Fenton also recommended I check out Abby Clawson Low’s bookshelves. The design director employed the Elvarli line of custom closet-organization pieces in her son’s bedroom, as she was envisioning “European bookstores and museum display cases,” using shoe rack pieces to lean books as a display, shelves for more books and drawers for odds and ends. Like all of Ikea’s closet-organizing lines, the Elvarli is pretty endlessly customizable with lots of individual and prearranged pieces to purchase as well as the option to fully build a system from scratch.
Gebru loves the way the CB2 stairway lacquered bookcases look when stacked up next to each other. “They look clean but can easily be styled to fit whatever vibe you’re trying to create,” she says, and “this example from Chris Loves Julia lives in my brain!” These bookshelves come in black and white and can hold a ton of knickknacks, books, and plants.
Interior designer Shamika Lynch likes the CB2 Helix Bookcases because they’re sturdier than the Billy and come in different heights. They’re lighter and airier than traditional bookcases, reducing heavy visual clutter in small spaces. “I like that they have a really low profile,” says Sourya Venumbaka of Sové Home, plus “you can also add to it over time if you need to.
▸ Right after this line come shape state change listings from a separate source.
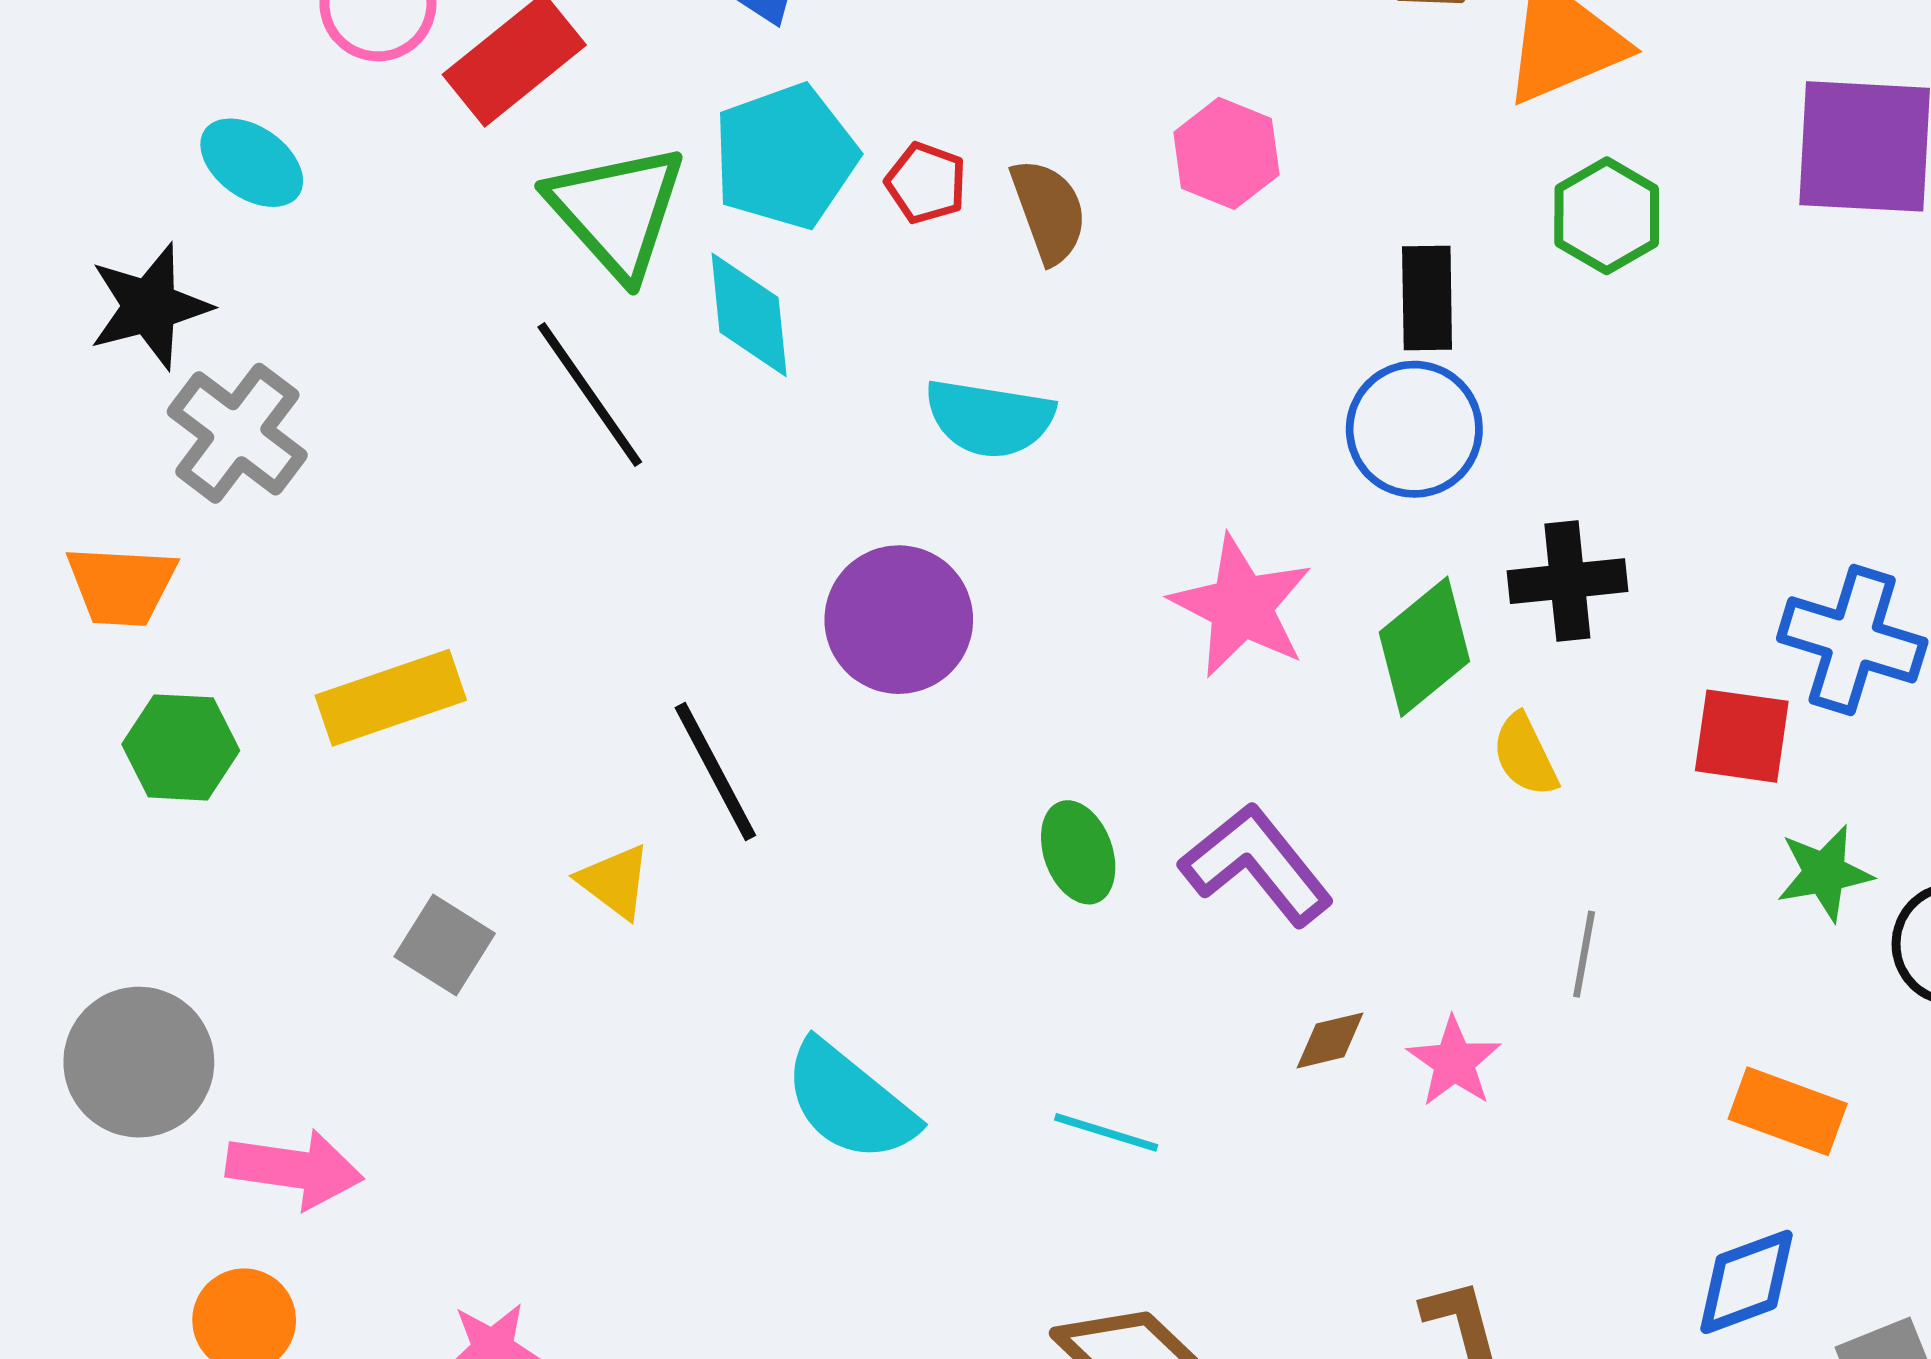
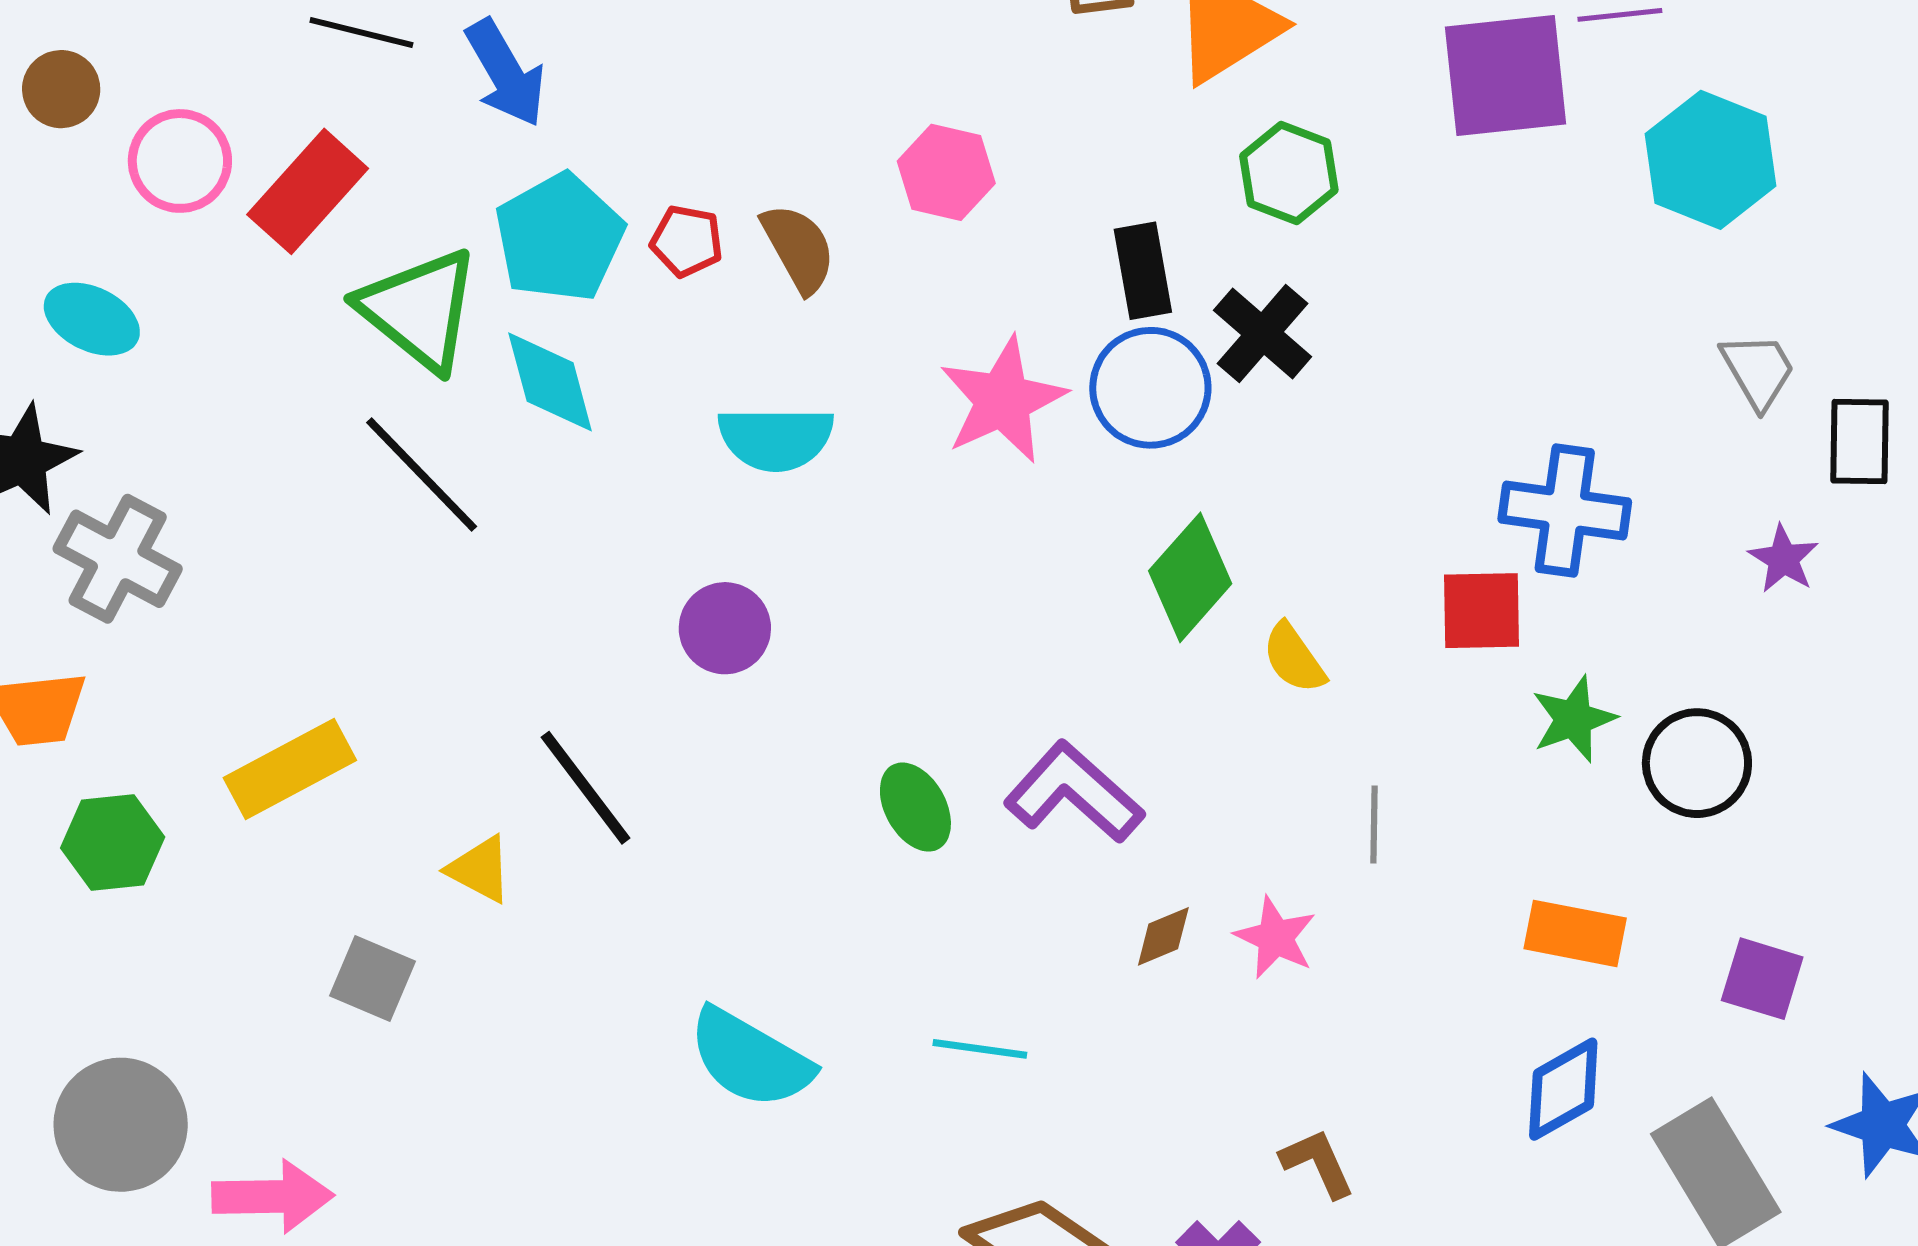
black cross: (1567, 581) -> (1263, 333), moved, turned -34
pink star: (1241, 606) -> (1003, 400), moved, turned 30
purple circle: (899, 620) -> (725, 628), size x0.7
yellow triangle: (615, 881) -> (480, 869), moved

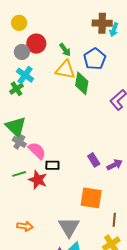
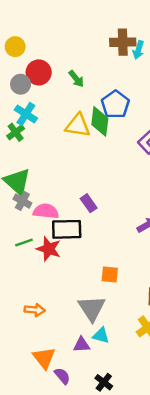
blue pentagon: (95, 59) -> (115, 104), moved
yellow triangle: (65, 70) -> (78, 125), moved
pink semicircle: (37, 151) -> (46, 211), turned -36
purple rectangle: (94, 160) -> (89, 203), moved
black rectangle: (52, 165) -> (67, 229), size x1.6
orange square: (91, 198) -> (110, 274), moved, size x0.6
It’s a great blank canvas for styling or to create a modern library at home.” Some versions of the shelf even come with a desk, providing dual function in a small space.
The Elfa shelf system is the platonic ideal of wall-mounted shelves as they’re slightly industrial, unobtrusive, and the shelf combo can be endlessly tinkered with. Lisa Cheng Smith, founder of Yun Hai Taiwanese Pantry (and formerly chief design officer at Areaware), says when empty they can certainly “look a bit clinical, but fill it with books and the shelving disappears completely giving the illusion of a floating library.” Cheng Smith also suggests swapping out the original shelves with stained wood if you want a more rustic look, which will also bring the cost of this particular shelving unit down to $201 by just buying the standards and the brackets. Keep in mind that this doesn’t include the cost of shelves — which depends on lumber prices — or mounting hardware.
For a totally custom wall-mounted set of bookshelves, Wassel prefers building her own shelving units with wood from the hardware store and brackets from Etsy (like these, these, or these). “You can stain the wood,” she says, “or keep it natural and customize the layout to fit your wall, big or small.” The brackets can also be any color you desire, but a bright red or bold orange can turn bookshelves into a real focal point. The total cost of this option will vary according to lumber prices.